[[ MATERIALS PROVIDED, beginning ]]
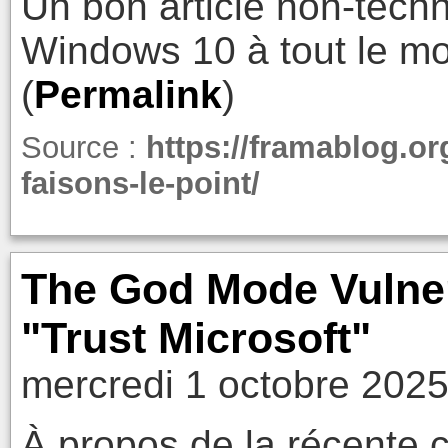
Un bon article non-techn
Windows 10 à tout le m
(
Permalink
)
Source :
https://framablog.or
faisons-le-point/
The God Mode Vulnera
"Trust Microsoft"
mercredi 1 octobre 2025
À propos de la récente c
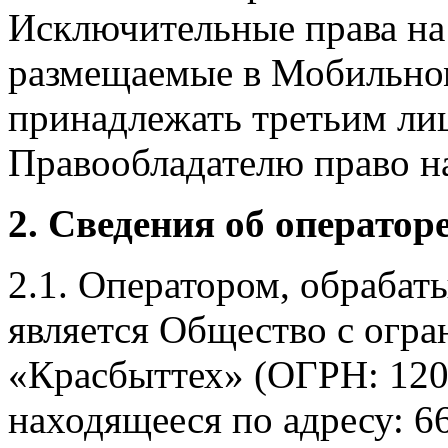
Исключительные права на 
размещаемые в Мобильно
принадлежать третьим ли
Правообладателю право на
2. Сведения об оператор
2.1. Оператором, обраба
является Общество с огр
«Красбыттех» (ОГРН: 120
находящееся по адресу: 6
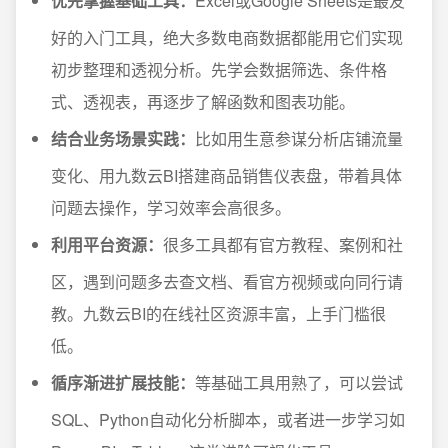
优先掌握基础工具：
Excel或Google Sheets是最友
好的入门工具，绝大多数电商数据都能用它们实现
初步整理和透视分析。先学会数据筛选、条件格
式、透视表，再逐步了解函数和图表功能。
结合业务场景实践：
比如用生意参谋分析店铺流量
变化、用九数云BI搭建商品销售仪表盘，带着具体
问题去操作，学习效率会高很多。
利用平台资源：
很多工具都有官方教程、案例和社
区，遇到问题多去查文档、看官方视频或向同行请
教。九数云BI的在线社区资源丰富，上手门槛很
低。
循序渐进扩展技能：
等基础工具用熟了，可以尝试
SQL、Python自动化分析脚本，或者进一步学习如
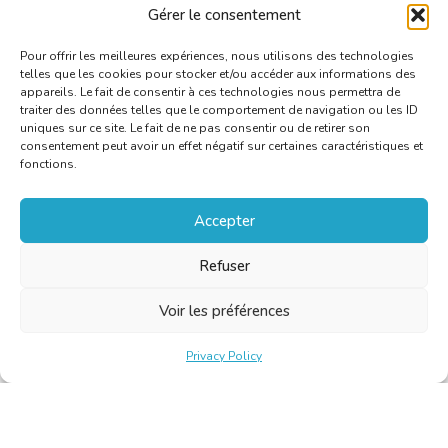
Gérer le consentement
Pour offrir les meilleures expériences, nous utilisons des technologies
telles que les cookies pour stocker et/ou accéder aux informations des
appareils. Le fait de consentir à ces technologies nous permettra de
traiter des données telles que le comportement de navigation ou les ID
uniques sur ce site. Le fait de ne pas consentir ou de retirer son
consentement peut avoir un effet négatif sur certaines caractéristiques et
fonctions.
Accepter
Refuser
Voir les préférences
Privacy Policy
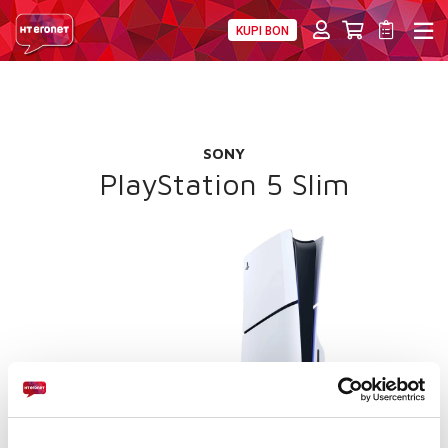
KUPI BON
PRIVATNI
POSLOVNI
DIGITALNA RJEŠENJA
HT ERONET
POKLON
4XL
SONY
MOBILNA
PlayStation 5 Slim
!HEJ
INTERNET+TV
PRIJENOS BROJA
AKCIJE
MOJ PROFIL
[[ MATERIALS PROVIDED, end ]]
THE PROBLEM: Only the lines from the start of the material to the line with "Gérer le consentement", inclusive, belong in the answer, printed exactly and free of pictures.

ANSWER FOR THE TASK:
Un bon article non-techn
Windows 10 à tout le m
(
Permalink
)
Source :
https://framablog.or
faisons-le-point/
The God Mode Vulnera
"Trust Microsoft"
mercredi 1 octobre 2025
À propos de la récente c
Исключительные права на 
размещаемые в Мобильно
принадлежать третьим ли
Правообладателю право на
2. Сведения об оператор
2.1. Оператором, обраба
является Общество с огр
«Красбыттех» (ОГРН: 120
находящееся по адресу: 6
优先掌握基础工具：
Excel或Google Sheets是最友
好的入门工具，绝大多数电商数据都能用它们实现
初步整理和透视分析。先学会数据筛选、条件格
式、透视表，再逐步了解函数和图表功能。
结合业务场景实践：
比如用生意参谋分析店铺流量
变化、用九数云BI搭建商品销售仪表盘，带着具体
问题去操作，学习效率会高很多。
利用平台资源：
很多工具都有官方教程、案例和社
区，遇到问题多去查文档、看官方视频或向同行请
教。九数云BI的在线社区资源丰富，上手门槛很
低。
循序渐进扩展技能：
等基础工具用熟了，可以尝试
SQL、Python自动化分析脚本，或者进一步学习如
Gérer le consentement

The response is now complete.